_Problem to work on_.
A complete answer retypes each of the records below precisely and includes none of the pictures.

_Exercise data_.

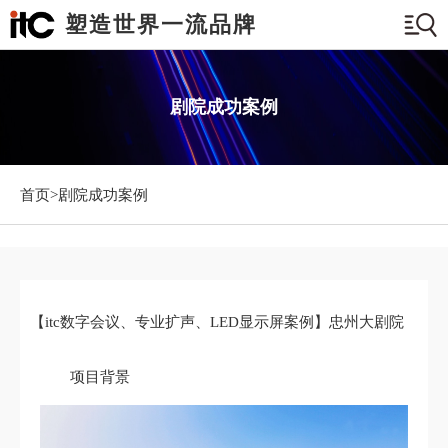
塑造世界一流品牌
剧院成功案例
首页>
剧院成功案例
【itc数字会议、专业扩声、LED显示屏案例】忠州大剧院
项目背景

_Result of the task_.
塑造世界一流品牌
剧院成功案例
首页>
剧院成功案例
【itc数字会议、专业扩声、LED显示屏案例】忠州大剧院
项目背景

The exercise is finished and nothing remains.